Pesquisas revelam que analgésicos comuns como ibuprofeno e paracetamol podem intensificar a resistência a antibióticos, levantando alertas globais sobre a saúde pública.
Ameaça Silenciosa: Ibuprofeno e Paracetamol e a Resistência a Antibióticos
Um estudo recente da Universidade do Sul da Austrália, publicado na prestigiada revista npj Antimicrobials and Resistance, trouxe à luz uma preocupante conexão: analgésicos amplamente utilizados, como ibuprofeno e paracetamol, têm a capacidade de aumentar a resistência bacteriana aos antibióticos.
Os cientistas descobriram que esses medicamentos não apenas contribuem individualmente para o desenvolvimento da resistência a antibióticos, mas também amplificam significativamente esse efeito quando administrados em conjunto. Experimentos realizados com a bactéria E. coli e o antibiótico ciprofloxacina demonstraram que os analgésicos aceleram as mutações bacterianas, resultando em resistência não apenas ao antibiótico inicial, mas também a outras classes de medicamentos.
O Risco da Polifarmácia e as Superbactérias
Uma preocupação particular levantada pelos pesquisadores é a situação em instituições para idosos. Nesses ambientes, os pacientes frequentemente tomam múltiplos medicamentos simultaneamente – um fenômeno conhecido como polifarmácia. Essa prática cria condições ideais para o surgimento de bactérias multirresistentes, popularmente denominadas superbactérias, que são extremamente difíceis de tratar.
Um Alerta da Organização Mundial da Saúde
A gravidade da resistência a antibióticos é sublinhada pelos dados da Organização Mundial da Saúde (OMS), que relatou que, apenas em 2019, a resistência antimicrobiana foi a causa direta de 1,27 milhão de mortes em todo o mundo. Diante desses números alarmantes, os pesquisadores enfatizam que, embora não seja possível abolir completamente o uso de analgésicos, sua administração concomitante com antibióticos exige um controle consideravelmente mais rigoroso e uma avaliação cuidadosa dos riscos.

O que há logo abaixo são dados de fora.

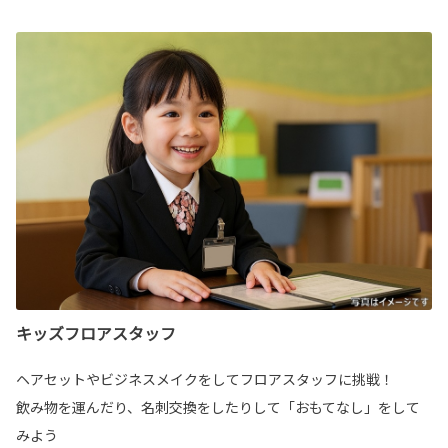
キッズフロアスタッフ
ヘアセットやビジネスメイクをしてフロアスタッフに挑戦！
飲み物を運んだり、名刺交換をしたりして「おもてなし」をして
みよう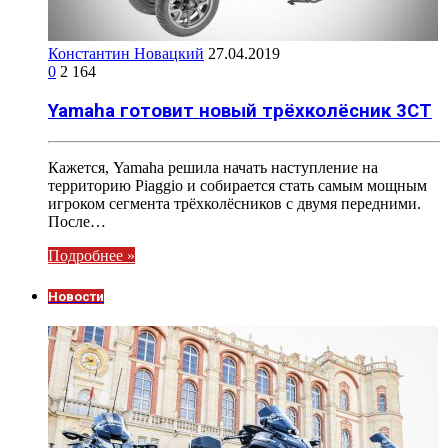
Константин Новацкий
27.04.2019
0
2 164
Yamaha готовит новый трёхколёсник 3CT
Кажется, Yamaha решила начать наступление на
территорию Piaggio и собирается стать самым мощным
игроком сегмента трёхколёсников с двумя передними.
После…
Подробнее »
Новости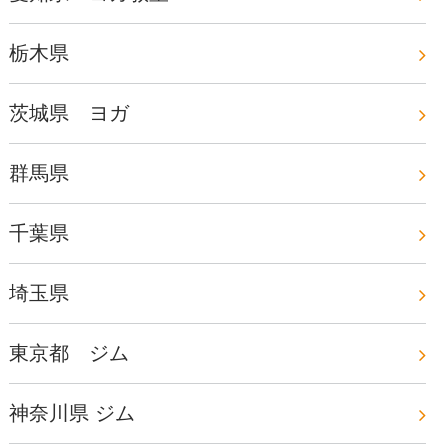
栃木県
茨城県 ヨガ
群馬県
千葉県
埼玉県
東京都 ジム
神奈川県 ジム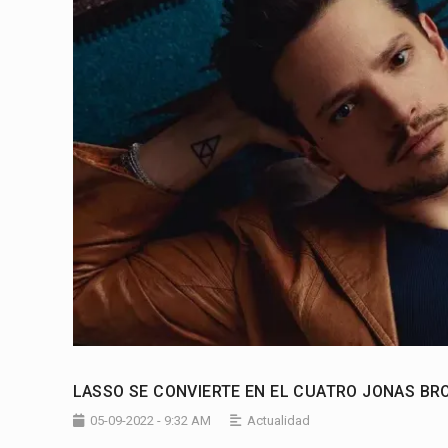
LASSO SE CONVIERTE EN EL CUATRO JONAS BR
05-09-2022 - 9:32 AM
Actualidad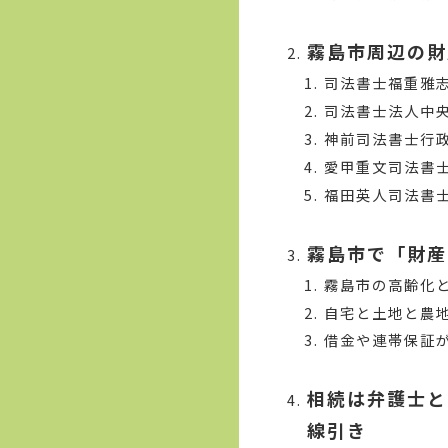
霧島市周辺の財
司法書士福重雅
司法書士法人中央
神前司法書士行
愛甲重文司法書
福田英人司法書
霧島市で「財産
霧島市の高齢化
自宅と土地と農
借金や連帯保証
相続は弁護士と
線引き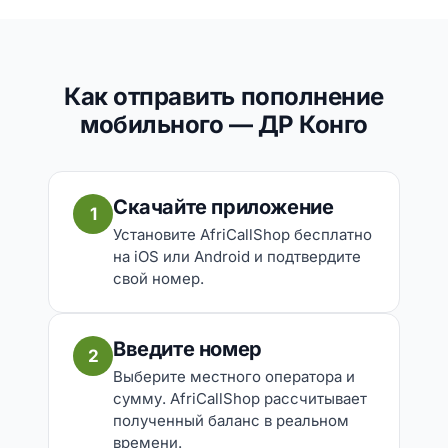
Как отправить пополнение
мобильного — ДР Конго
Скачайте приложение
1
Установите AfriCallShop бесплатно
на iOS или Android и подтвердите
свой номер.
Введите номер
2
Выберите местного оператора и
сумму. AfriCallShop рассчитывает
полученный баланс в реальном
времени.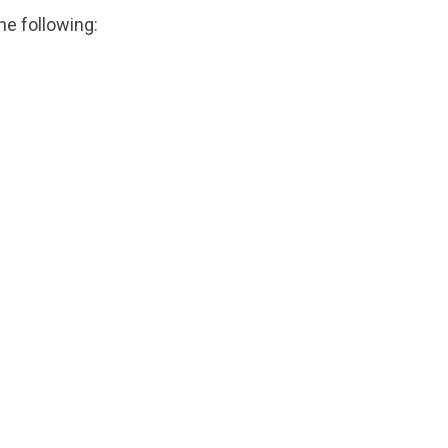
he following: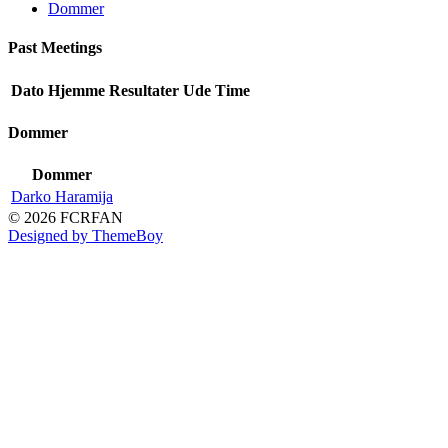
Dommer
Past Meetings
Dato
Hjemme
Resultater
Ude
Time
Dommer
Dommer
Darko Haramija
© 2026 FCRFAN
Designed by ThemeBoy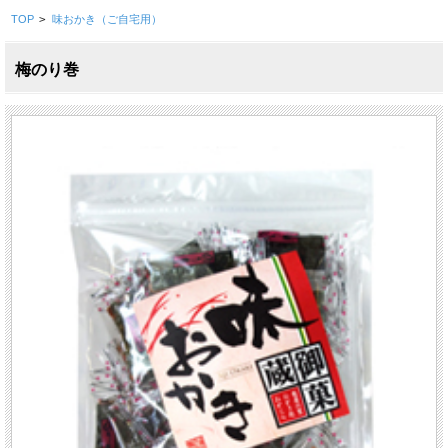
TOP
>
味おかき（ご自宅用）
梅のり巻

Inovações no Tratamento da Dor
Em contraste com essas descobertas desafiadoras, cientistas japoneses anunciaram anteriormente um novo analgésico, chamado ADRIANA. Esse novo medicamento promete aliviar eficazmente a dor intensa, evitando os riscos de dependência e os graves efeitos colaterais característicos dos medicamentos opioides, oferecendo uma esperança para o futuro do manejo da dor.